Street: Do you miss being on television every day like you were with TRL?

Carson Daly: Actually, I am on television every day. I have a television show called "Last Call With Carson Daly." It's sort of a talk show and an opinion show all rolled into one.

Street: Is that a recent thing?

CD: It's been on for five years, actually. But the ratings have really picked up in the last month.

Street: Why's that?

CD: Well, I'm the only thing on. I'm the only late-night talk show host to defy the Writers Guild strike. I actually opened up a joke hotline so that ordinary people could call in jokes and help me out. They just leave them at the beep, and I will play them on the air. [Note: This is actually true.]

Street: That's great, Carson. What ever happened to Tara Reid?

CD: She and I were going in different directions, our careers were really keeping us apart and there was that whole Christina Aguilera situation. But we're still good friends.

Street: Wait a moment. Wasn't it just some Eminem joke that you hooked up with Christina?

CD: I'm not going to say anything about a pregnant lady, but look at her husband. Then look at me. She obviously has a type.

Street: Some people have said that you were kicked off of MTV because you were too boring.

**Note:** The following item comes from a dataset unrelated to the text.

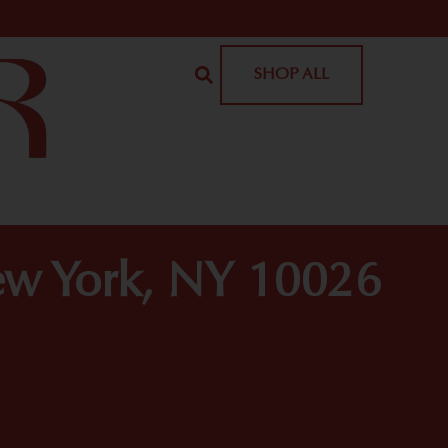
SHOP ALL
ew York, NY 10026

CD: No, you know, I don't really think so. It more had to do with the changing mores of the youth culture at the time. MTV develops sophisticated networks which impart an upward tension to recursively looped programs such that, like a spring compressed and suddenly released, the processes compromise the pattern of circular self-organization. It prevents us from comprehending technology and the human as contiguous, rather than in opposition, and from speculating upon the advent of a new mutuality of evolution. Such systems result in "emergence" whereby, appearing alone, surprising and unaccounted for properties arise from the intricate systems and develop in ways not yet anticipated. That's how I felt, at least. I think Gideon [Yago] agrees with me.